MRI offers a noninvasive detailed assessment of the soft tissues, neural anatomy, and potential pathology over the cervicothoracic region and is thus used more often than invasive myelography. In traumatic injury, MRI evaluates for the presence of hematomas, ligamentous injury, and disk herniations while also identifying nerve root and spinal cord compression or signal abnormality.1 The addition of a contrast agent (gadolinium) provides detailed enhancement of tumors and abscesses while also improving the visualization of neural tissue.

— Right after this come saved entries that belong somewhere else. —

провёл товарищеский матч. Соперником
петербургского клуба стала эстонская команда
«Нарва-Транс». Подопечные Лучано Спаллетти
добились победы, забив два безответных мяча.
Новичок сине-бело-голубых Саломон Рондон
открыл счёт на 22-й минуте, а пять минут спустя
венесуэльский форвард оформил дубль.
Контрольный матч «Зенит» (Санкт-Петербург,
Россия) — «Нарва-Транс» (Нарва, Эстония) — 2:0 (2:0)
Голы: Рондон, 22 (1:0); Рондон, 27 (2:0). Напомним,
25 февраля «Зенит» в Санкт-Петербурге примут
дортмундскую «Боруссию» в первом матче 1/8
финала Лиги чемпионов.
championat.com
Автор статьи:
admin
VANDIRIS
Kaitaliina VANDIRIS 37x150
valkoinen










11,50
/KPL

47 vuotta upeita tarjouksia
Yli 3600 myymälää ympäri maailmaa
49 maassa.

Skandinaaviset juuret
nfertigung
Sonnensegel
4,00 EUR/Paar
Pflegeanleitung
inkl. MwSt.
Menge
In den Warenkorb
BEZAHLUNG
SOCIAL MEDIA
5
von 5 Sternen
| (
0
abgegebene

Preoperative sagittal MRI scout images can be used to evaluate the relationship between the sternal notch and level of pathology to determine whether access without a thoracotomy is possible.30 In patients who have contraindications to MRI (metal prostheses, spinal cord stimulators, implantable defibrillators) or in whom the MRI table will not support their body habitus, myelography with postmyelographic CT is an alternative. Cord compression is most effectively demonstrated in the sagittal plane, whereas axial imaging allows visualization of dye-filling defects in the nerve root sleeve but does not effectively visualize intraspinal pathology.

Surgical Approaches

The surgical approach to pathology of the cervicothoracic junction is dependent on numerous factors, including local anatomy, the pathologic entity, the goal of surgery, medical comorbid conditions, and the familiarity of the individual surgeon with the procedure and anatomic region.

Anterior Approaches

The Low Anterior Cervical Approach

Pathology ventral to the cervical spinal cord has traditionally been addressed through the anteromedial or Smith-Robinson approach. Although this approach effectively exposes pathology in the upper cervical spine, it is limited in the caudal cervical and upper thoracic spine, particularly distal to the T2 vertebra. Access to the vertebral elements is restricted by body habitus and the regional anatomy of the manubrium and sternum. In a series of 7 patients, Sharan and coworkers concluded that the upper thoracic vertebrae can be exposed through a suprasternal approach without sternotomy or thoracotomy.30 Midsagittal cervicothoracic MRI was used to identify the thoracic vertebrae above the sternum, thus determining whether the low suprasternal approach was feasible. In a review of MRI of 103 cervicothoracic junctions, Sharan and colleagues reported that the T1-2 disk space could be accessed through a suprasternal route. A direct suprasternal approach to the T2-3 disk space was possible in only 15 of 103 (15%) patients.30 However, if the goal of surgery was corpectomy, exposure down to the T3 vertebral body could be achieved. Corpectomy enlarges the area of exposure because of greater visualization of the thecal sac along a more rostral-caudal trajectory and by eliminating the restricted angulation of the disk space. Pathology below the level of the sternal notch on preoperative imaging was addressed with a lateral extracavitary or transpedicular approach, thereby avoiding sternotomy or manubriectomy (Fig. 316-3).30

A low cervical approach is performed with the patient supine and the neck and head in maximal extension. A longitudinal incision parallel to the sternocleidomastoid muscle is brought down to the sternal notch. The platysma muscle is divided and the sternohyoid and sternothyroid muscles are then mobilized medially. The omohyoid, which often lies in the field when the lower cervical spine is exposed, is divided if necessary. Blunt dissection is carried down to the vertebral bodies, with care taken to maintain the tracheoesophageal structures medially and the carotid sheath laterally.7,15,25 If the plane of dissection is not maintained medial to the carotid sheath or if the carotid is subjected to excessive retraction, the descending limb of the RLN will be placed in jeopardy. Additionally, if the trachea is retracted too vigorously, the transverse or ascending segments of the RLN (or both) may suffer a stretch injury.15

The dissection is extended to T2 and the longus colli muscles and anterior longitudinal ligament are dissected off the ventral spine. In the event that the dissection exposes the apical pleural and innominate vessels, a second, inferiorly placed retractor may be used.